MAE answers a simple question: on average, how far are my predictions from the actual values? Unlike the Mean Squared Error (MSE) which squares each error, MAE treats all errors linearly — a prediction that is off by 10 units contributes exactly twice as much to MAE as a prediction off by 5 units. This linear treatment makes MAE intuitive and robust to outliers, as large errors do not disproportionately dominate the metric.
The simplicity and interpretability of MAE are its greatest strengths. If you are forecasting daily sales and your MAE is 15 units, you can directly tell stakeholders: "Our forecasts are typically off by about 15 units per day." This directness makes MAE particularly valuable in operational contexts where decision-makers need actionable, understandable accuracy measures rather than abstract statistical quantities.
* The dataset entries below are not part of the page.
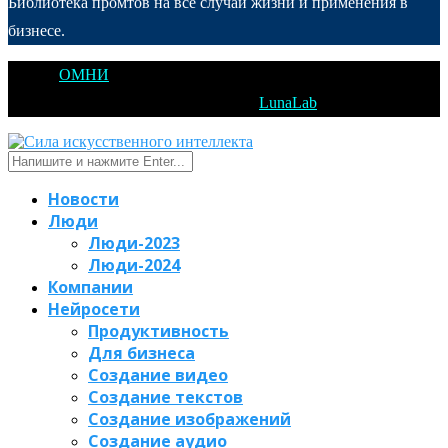
Библиотека промтов на все случаи жизни и применения в
бизнесе.
@2025
ОМНИ
Открытое Мышление Новые Идеи - All Right
Reserved. Designed and Developed by
LunaLab
Новости
Люди
Люди-2023
Люди-2024
Компании
Нейросети
Продуктивность
Для бизнеса
Создание видео
Создание текстов
Создание изображений
Создание аудио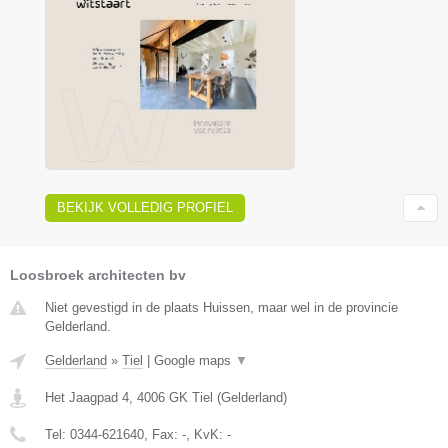
BEKIJK VOLLEDIG PROFIEL
Loosbroek architecten bv
Niet gevestigd in de plaats Huissen, maar wel in de provincie
Gelderland.
Gelderland
»
Tiel
|
Google maps
▼
Het Jaagpad 4
,
4006 GK
Tiel
(
Gelderland
)
Tel:
0344-621640
, Fax:
-
, KvK:
-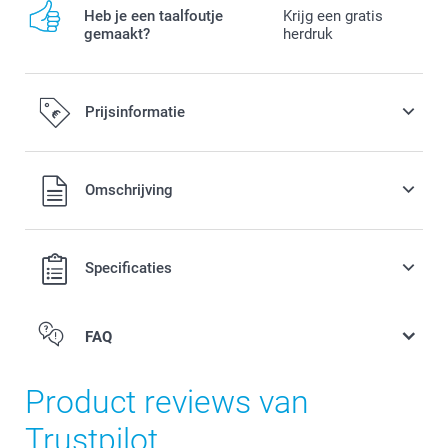
Heb je een taalfoutje
Krijg een gratis
gemaakt?
herdruk
Prijsinformatie
Alle prijzen zijn in EURO (€) inclusief BTW en exclusief
Omschrijving
verzendkosten.
Specificaties
FAQ
Product reviews van
Trustpilot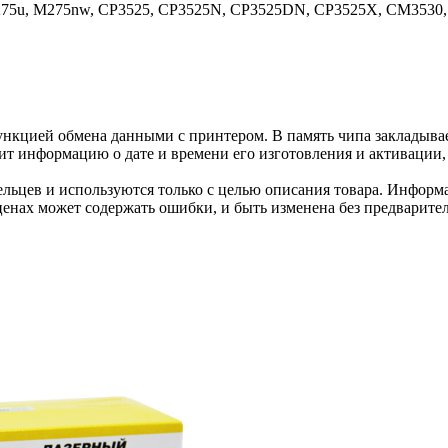
M275u, M275nw, CP3525, CP3525N, CP3525DN, CP3525X, CM3530,
нкцией обмена данными с принтером. В память чипа закладывае
ит информацию о дате и времени его изготовления и активации, 
льцев и используются только с целью описания товара. Информа
ценах может содержать ошибки, и быть изменена без предварите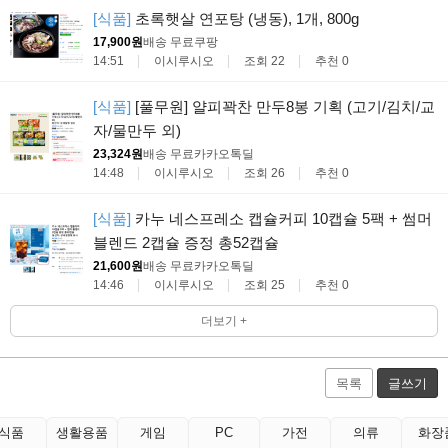
[식품]
초록햇살 연포탕 (냉동), 1개, 800g
17,900원
배송 무료
쿠팡
14:51
이시루시오
조회 22
추천 0
[식품]
[풀무원] 얄피꽉찬 만두8봉 기획 (고기/김치/교
자/물만두 외)
23,324원
배송 무료
카카오톡딜
14:48
이시루시오
조회 26
추천 0
[식품]
카누 네스프레소 캡슐커피 10캡슐 5팩 + 썸머
블렌드 2캡슐 증정 총52캡슐
21,600원
배송 무료
카카오톡딜
14:46
이시루시오
조회 25
추천 0
더보기 +
목록
글쓰기
식품
생활용품
게임
PC
가전
의류
화장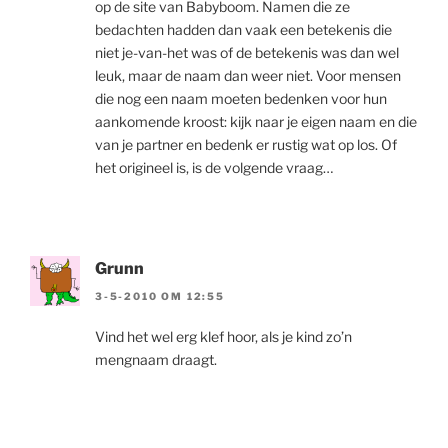
op de site van Babyboom. Namen die ze
bedachten hadden dan vaak een betekenis die
niet je-van-het was of de betekenis was dan wel
leuk, maar de naam dan weer niet. Voor mensen
die nog een naam moeten bedenken voor hun
aankomende kroost: kijk naar je eigen naam en die
van je partner en bedenk er rustig wat op los. Of
het origineel is, is de volgende vraag…
Grunn
3-5-2010 OM 12:55
Vind het wel erg klef hoor, als je kind zo’n
mengnaam draagt.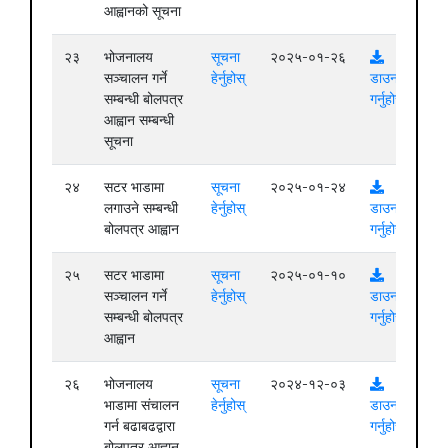
आह्वानको सूचना
२३
भोजनालय
सूचना
२०२५-०१-२६
सञ्चालन गर्ने
हेर्नुहोस्
डाउनलोड
सम्बन्धी बोलपत्र
गर्नुहोस्
आह्वान सम्बन्धी
सूचना
२४
सटर भाडामा
सूचना
२०२५-०१-२४
लगाउने सम्बन्धी
हेर्नुहोस्
डाउनलोड
बोलपत्र आह्वान
गर्नुहोस्
२५
सटर भाडामा
सूचना
२०२५-०१-१०
सञ्चालन गर्ने
हेर्नुहोस्
डाउनलोड
सम्बन्धी बोलपत्र
गर्नुहोस्
आह्वान
२६
भोजनालय
सूचना
२०२४-१२-०३
भाडामा संचालन
हेर्नुहोस्
डाउनलोड
गर्न बढाबढद्वारा
गर्नुहोस्
बोलपत्र आह्वान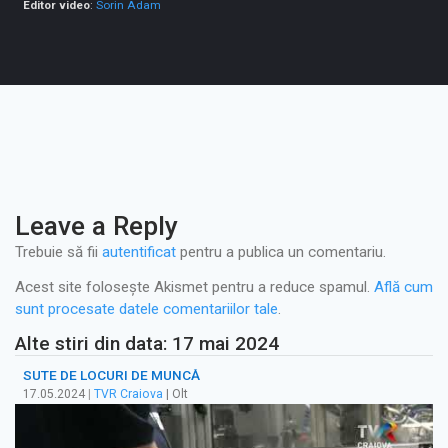
Editor video
:
Sorin Adam
Leave a Reply
Trebuie să fii
autentificat
pentru a publica un comentariu.
Acest site folosește Akismet pentru a reduce spamul.
Află cum
sunt procesate datele comentariilor tale
.
Alte stiri din data: 17 mai 2024
SUTE DE LOCURI DE MUNCĂ
17.05.2024
|
TVR Craiova
| Olt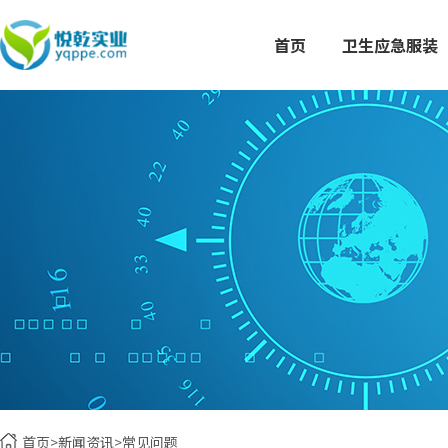
首页
卫生应急服装
首页
>
新闻资讯
>
常见问题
MAE is expressed in the same units as the original data, making it immediately meaningful within the context of the problem. A MAE of 500 means something very different for a series averaging 10,000 versus one averaging 600. For this reason, MAE is often complemented by MAPE (which normalizes by actual values) when comparing accuracy across series of different scales.
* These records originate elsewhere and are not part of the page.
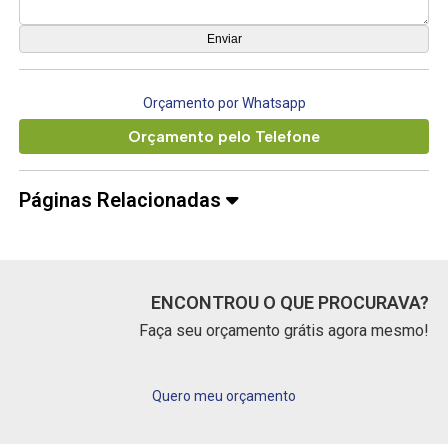
Orçamento por Whatsapp
Orçamento pelo Telefone
Páginas Relacionadas
ENCONTROU O QUE PROCURAVA?
Faça seu orçamento grátis agora mesmo!
Quero meu orçamento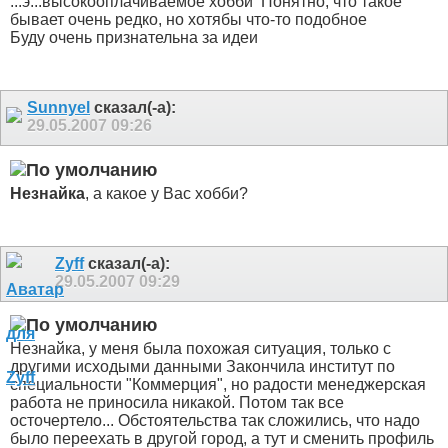
...э...высокооплачиваемое хобби
Понятно, что такое
бывает очень редко, но хотябы что-то подобное
Буду очень признательна за идеи
Sunnyel
сказал(-а):
29.05.2007
09:26
Незнайка
, а какое у Вас хобби?
Zyff
сказал(-а):
29.05.2007
09:29
Незнайка, у меня была похожая ситуация, только с
другими исходыми данными
Закончила институт по
специальности "Коммерция", но радости менеджерская
работа не приносила никакой. Потом так все
осточертело... Обстоятельства так сложились, что надо
было переехать в другой город, а тут и сменить профиль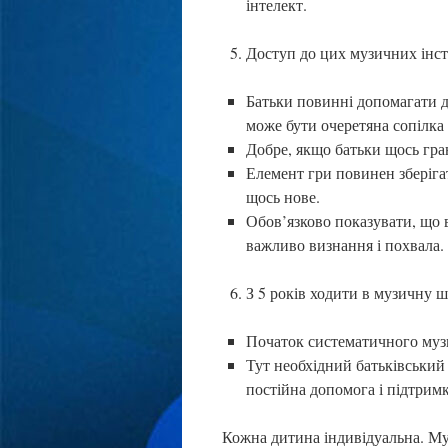
інтелект.
Доступ до цих музичних інст
Батьки повинні допомагати 
може бути очеретяна сопілка
Добре, якщо батьки щось граю
Елемент гри повинен зберіга
щось нове.
Обов’язково показувати, що в
важливо визнання і похвала.
З 5 років ходити в музичну 
Початок систематичного музи
Тут необхідний батьківський 
постійна допомога і підтримк
Кожна дитина індивідуальна. Му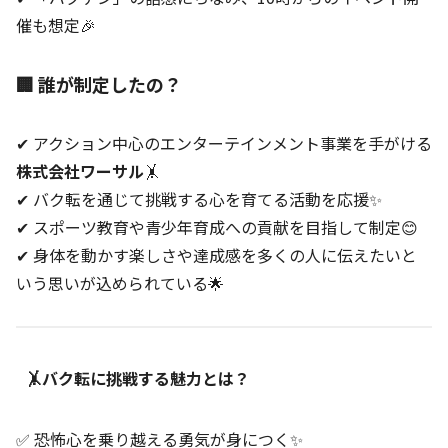
催も想定🎉
🏢 誰が制定したの？
✔ アクション中心のエンターテインメント事業を手がける
株式会社ワーサル
🤸
✔ バク転を通じて挑戦する心を育てる活動を応援✨
✔ スポーツ教育や青少年育成への貢献を目指して制定😊
✔ 身体を動かす楽しさや達成感を多くの人に伝えたいと
いう思いが込められている🌟
🤸バク転に挑戦する魅力とは？
✅ 恐怖心を乗り越える勇気が身につく✨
In machine learning, MAE serves as both an evaluation metric and a loss function (L1 loss). Models trained with MAE loss are more robust to outliers than those trained with MSE loss, because MAE does not amplify the influence of extreme errors. This makes MAE-optimized models preferable when the data contains occasional large outliers that should not unduly influence predictions.
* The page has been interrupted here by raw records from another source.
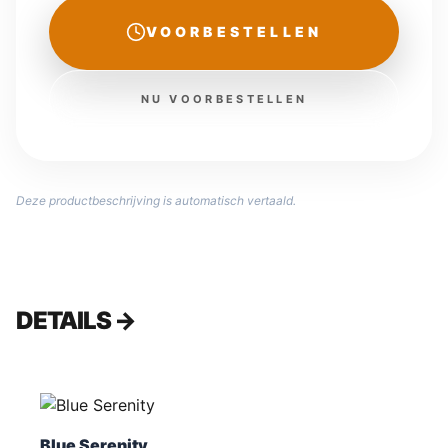
VOORBESTELLEN
NU VOORBESTELLEN
Deze productbeschrijving is automatisch vertaald.
DETAILS →
Blue Serenity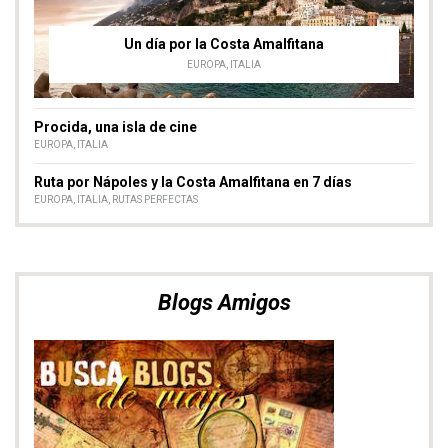
Selección de nuestras fotos
Nómadas del Mundo
VER ÁLBUM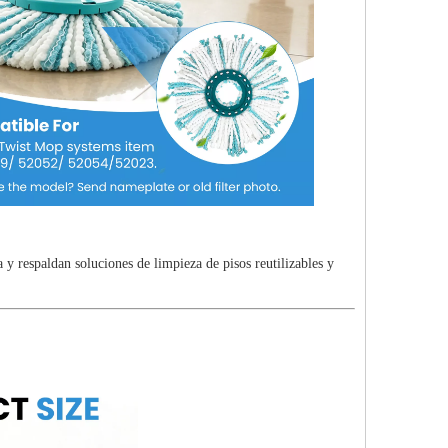
 y respaldan soluciones de limpieza de pisos reutilizables y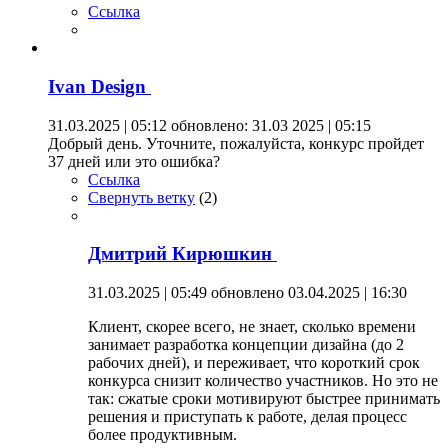
Ссылка
Ivan Design
31.03.2025 | 05:12
обновлено: 31.03 2025 | 05:15
Добрый день. Уточните, пожалуйста, конкурс пройдет
37 дней или это ошибка?
Ссылка
Свернуть ветку
(
2
)
Дмитрий Кирюшкин
31.03.2025 | 05:49
обновлено 03.04.2025 | 16:30
Клиент, скорее всего, не знает, сколько времени
занимает разработка концепции дизайна (до 2
рабочих дней), и переживает, что короткий срок
конкурса снизит количество участников. Но это не
так: сжатые сроки мотивируют быстрее принимать
решения и приступать к работе, делая процесс
более продуктивным.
This calculator accepts up to 5 actual-forecast pairs and returns both the MAE and the total absolute error. Whether you are evaluating a statistical forecast, a machine learning model, or a human expert's predictions, MAE provides a clear, fair, and easily communicated measure of accuracy that works for any data type and scale.
The Mean Absolute Error is computed as the arithmetic mean of the absolute differences between actual and forecast values:
$$\text{MAE} = \frac{1}{n} \sum_{i=1}^{n} |A_i - F_i|$$
where $$A_i$$ is the actual value, $$F_i$$ is the forecast value, and n is the number of observation pairs.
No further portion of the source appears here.